Segment Start: EXERCISE DATA
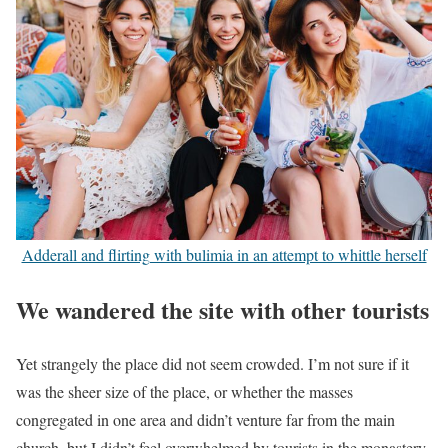
Adderall and flirting with bulimia in an attempt to whittle herself
We wandered the site with other tourists
Yet strangely the place did not seem crowded. I’m not sure if it
was the sheer size of the place, or whether the masses
congregated in one area and didn’t venture far from the main
church, but I didn’t feel overwhelmed by tourists in the monastery.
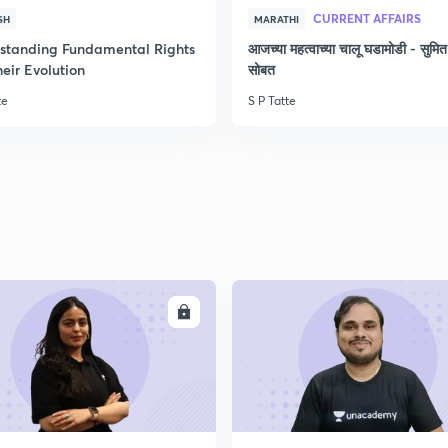
CURRENT AFFAIRS
SH
MARATHI
2
standing Fundamental Rights
आजच्या महत्वाच्या चालू घडामोडी - सुमित
eir Evolution
सोबत
2
te
S P Tatte
2
2
ENROLL
ENRO
2
2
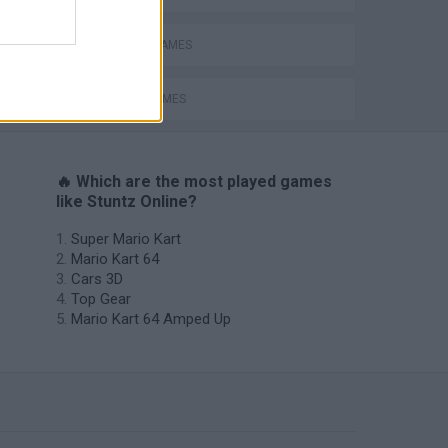
RACING GAMES
STUNT GAMES
🔥 Which are the most played games
like Stuntz Online?
Super Mario Kart
Mario Kart 64
Cars 3D
Top Gear
Mario Kart 64 Amped Up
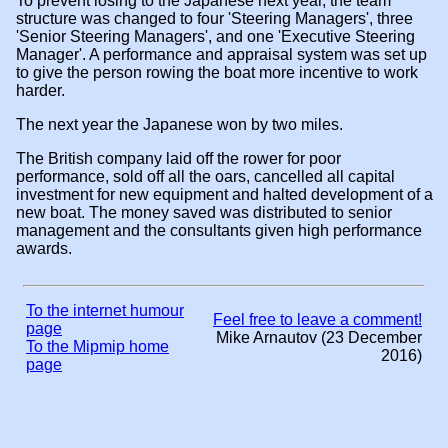
To prevent losing to the Japanese next year, the team
structure was changed to four 'Steering Managers', three
'Senior Steering Managers', and one 'Executive Steering
Manager'. A performance and appraisal system was set up
to give the person rowing the boat more incentive to work
harder.
The next year the Japanese won by two miles.
The British company laid off the rower for poor
performance, sold off all the oars, cancelled all capital
investment for new equipment and halted development of a
new boat. The money saved was distributed to senior
management and the consultants given high performance
awards.
To the internet humour
Feel free to leave a comment!
page
Mike Arnautov (23 December
To the Mipmip home
2016)
page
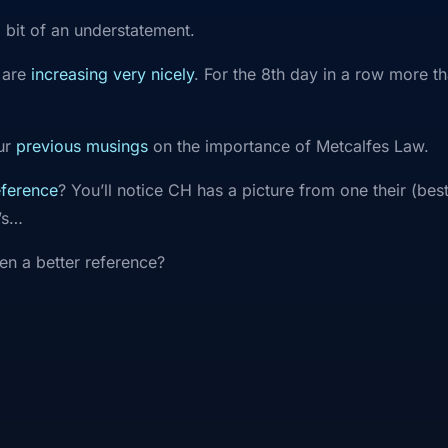
 a bit of an understatement.
 are
increasing very nicely
. For the 8th day in a row more t
our
previous musings
on the importance of Metcalfes Law.
eference
? You’ll notice CH has a picture from one their (bes
’s…
en a better reference?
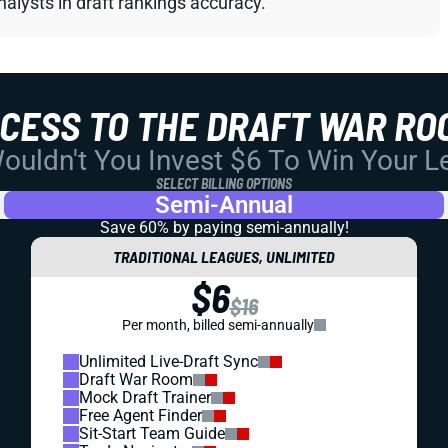
alysts in draft rankings accuracy.
CCESS TO THE DRAFT WAR RO
uldn't You Invest $6 To Win Your 
SELECT BILLING OPTIONS
Semi-Annual
Save 60% by paying
semi-annually!
TRADITIONAL LEAGUES, UNLIMITED
$6
$16
Per month, billed semi-annually
Unlimited Live-Draft Sync
Draft War Room
Mock Draft Trainer
Free Agent Finder
Sit-Start Team Guide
Segment End: EXERCISE DATA
→ TASK ITEM
Restate each line from the start of the listing through the line bearing "Mario Kart 64 Amped Up" word for word. Drop the pictures.

→ REPLY TO THE TASK
Adderall and flirting with bulimia in an attempt to whittle herself
We wandered the site with other tourists
Yet strangely the place did not seem crowded. I’m not sure if it
was the sheer size of the place, or whether the masses
congregated in one area and didn’t venture far from the main
church, but I didn’t feel overwhelmed by tourists in the monastery.
CURRENT AFFAIRS
SH
MARATHI
2
standing Fundamental Rights
आजच्या महत्वाच्या चालू घडामोडी - सुमित
eir Evolution
सोबत
2
te
S P Tatte
2
2
ENROLL
ENRO
2
2
RACING GAMES
STUNT GAMES
🔥 Which are the most played games
like Stuntz Online?
Super Mario Kart
Mario Kart 64
Cars 3D
Top Gear
Mario Kart 64 Amped Up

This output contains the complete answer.